Task statement:
Among the entries below, how many lines contain the string "квартиру"? Only the number, please.

Extracted entries:

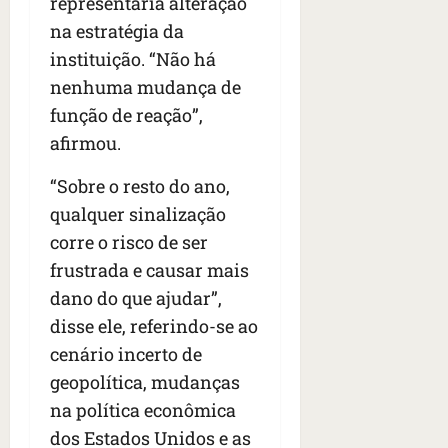
representaria alteração
na estratégia da
instituição. “Não há
nenhuma mudança de
função de reação”,
afirmou.
“Sobre o resto do ano,
qualquer sinalização
corre o risco de ser
frustrada e causar mais
dano do que ajudar”,
disse ele, referindo-se ao
cenário incerto de
geopolítica, mudanças
na política econômica
dos Estados Unidos e as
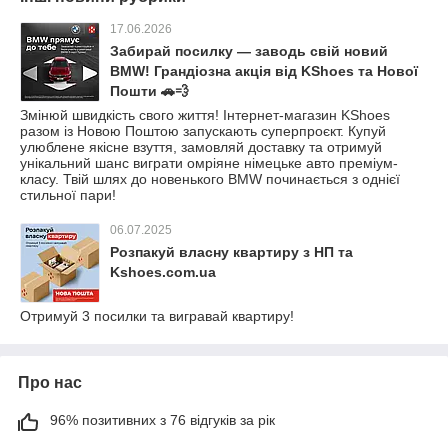
17.06.2026
Забирай посилку — заводь свій новий
BMW! Грандіозна акція від KShoes та Нової
Пошти 🚗💨
Змінюй швидкість свого життя! Інтернет-магазин KShoes
разом із Новою Поштою запускають суперпроєкт. Купуй
улюблене якісне взуття, замовляй доставку та отримуй
унікальний шанс виграти омріяне німецьке авто преміум-
класу. Твій шлях до новенького BMW починається з однієї
стильної пари!
06.07.2025
Розпакуй власну квартиру з НП та
Kshoes.com.ua
Отримуй 3 посилки та вигравай квартиру!
Про нас
96% позитивних з 76 відгуків за рік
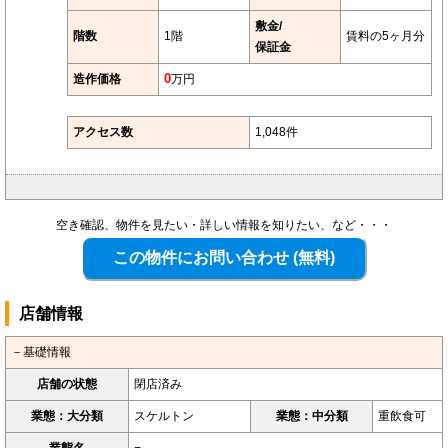
敷金/
階数
1階
賃料の5ヶ月分
保証金
造作価格
0
万円
アクセス数
1,048件
空き確認、物件を見たい・詳しい情報を知りたい、など・・・
店舗情報
－基礎情報
店舗の状態
閉店済み
業態：大分類
スケルトン
業態：中分類
重飲食可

Task answer:
2